The second chapter of 1st John opens with this: “My little children, I am writing these things to you so that you may not sin. But if anyone does sin, we have an advocate with the Father, Jesus Christ the righteous. He is the propitiation for our sins, and not for ours only but also for the sins of the whole world” (1 John 1-2).
These are not just powerful words from a convincing orator, or a seasoned preacher, but the heart and doctrine of the living God. In just 2 verses we have enough to study, ponder, meditate and reflect on for our entire lives. He starts off admonishing us to abstain from sin, but if we do sin we have an advocate, our closest modern word might be” lawyer”. He soon tells us this advocate is righteous; Christians know this deity as God the Father and his Son, Jesus the Christ.
In verse 2, the author tells us he is the propitiation for our sins. In the Greek, it is “Hilasmos” meaning Christ is the substitute for the consequences of our sins, assuming our obligations he expiated our guilt, he covered it so to speak by his atoning work on Calvary. WOW! How is this possible? I was born a sinner, I continue to sin, all the while learning the scriptures, praying, fasting, giving, loving others and much more.
What joy, what peace, what confidence this gives to you and I who are the children of God. Justification teaches us not only are our sins forgiven, but in the eyes of God it looks as though we have always obeyed.
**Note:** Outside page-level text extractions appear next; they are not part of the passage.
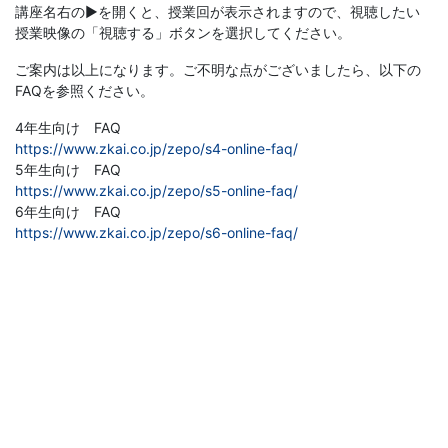
講座名右の►を開くと、授業回が表示されますので、視聴したい
授業映像の「視聴する」ボタンを選択してください。
ご案内は以上になります。ご不明な点がございましたら、以下の
FAQを参照ください。
4年生向け FAQ
https://www.zkai.co.jp/zepo/s4-online-faq/
5年生向け FAQ
https://www.zkai.co.jp/zepo/s5-online-faq/
6年生向け FAQ
https://www.zkai.co.jp/zepo/s6-online-faq/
What does this mean to you and me? Glad you asked. It means we are no longer God’s enemy but his sons and daughters, forever united with him on the earth and fully when we enter Heaven.
Two powerful versus, right? I realize I am probably preaching to the choir, but sometimes all of us need some self-reflection. It helps with those nasty blind spots that cause us and those around us so much harm. Automobiles now come with “Blind Spot Monitoring” systems that keep you from veering off course into unseen trouble, ours is the Bible, use all of it.
One Comment
James Boyd
I once heard it put that the judge is our Father, the defense attorney is our elder brother and neither of them like the prosecuting attorney.